Can I use the chebyshev inequality if my estimator is only asymptotically unbiased? I am trying to show that my estimator converges in probability to $\mu$ if it is asymptotically unbiased and its asymptotical variance is $0$.
Many thanks!
Can I use the chebyshev inequality if my estimator is only asymptotically unbiased?

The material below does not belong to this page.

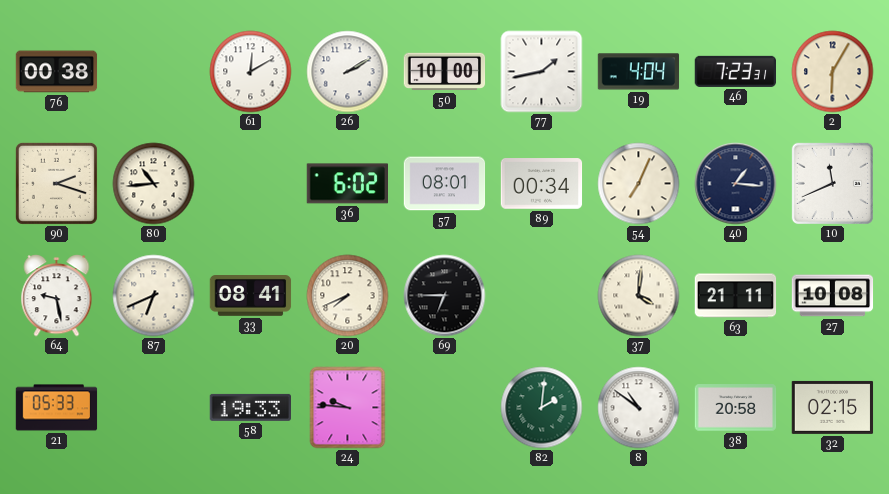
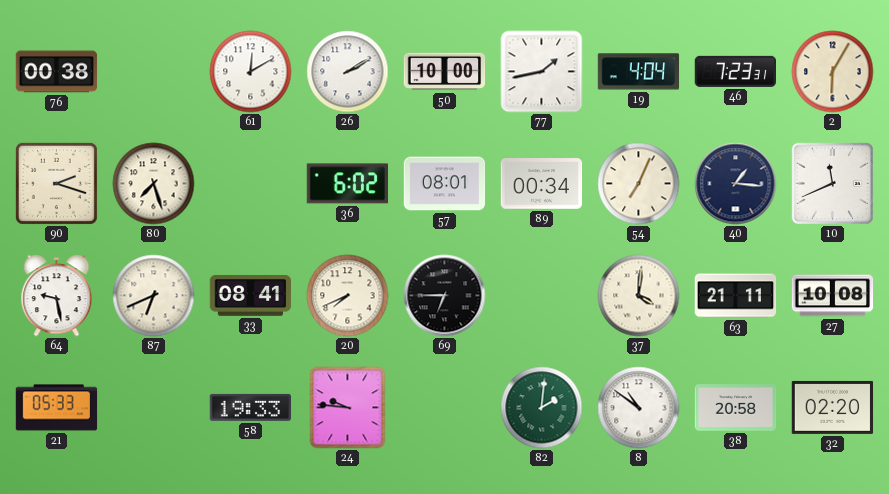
80: 10:44 -> 7:27
32: 02:15 -> 02:20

I am trying to show that my estimator converges in probability to $\mu$ if it is asymptotically unbiased and its asymptotical variance is $0$.
Many thanks!
The short answer is yes!
For more detailed answer we denote the estimator of $\mu$ by $\widehat{\mu}$ then in order to show the convergence in probability write
$$ \mathbb{P}(|\widehat{\mu} - \mu| > \varepsilon) \to 0, \text{ as } n \to \infty. $$
Denote the bias term $b_n = \mathbb{E}\widehat{\mu} - \mu$, then using Markov inequality (or Chebyshev, if you wish) we get
\begin{align} \mathbb{P}(|\widehat{\mu} - \mu| > \varepsilon) &\le \frac{\mathbb{E}(\widehat{\mu} - \mu)^2} {\varepsilon^2} = \frac{\mathbb{E}(\widehat{\mu} - (\mu + b_n) + b_n)^2} {\varepsilon^2} \\ &= \frac{\mathbb{E}(\widehat{\mu} - (\mu + b_n))^2 + \mathbb{E} b_n^2} {\varepsilon^2} = \frac{\mathbb{V}ar(\widehat{\mu}) + b_n^2}{\varepsilon^2} \to 0, \end{align} since the variance tends to $0$ and the bias term $b_n$ tends to $0$ as $n \to \infty$.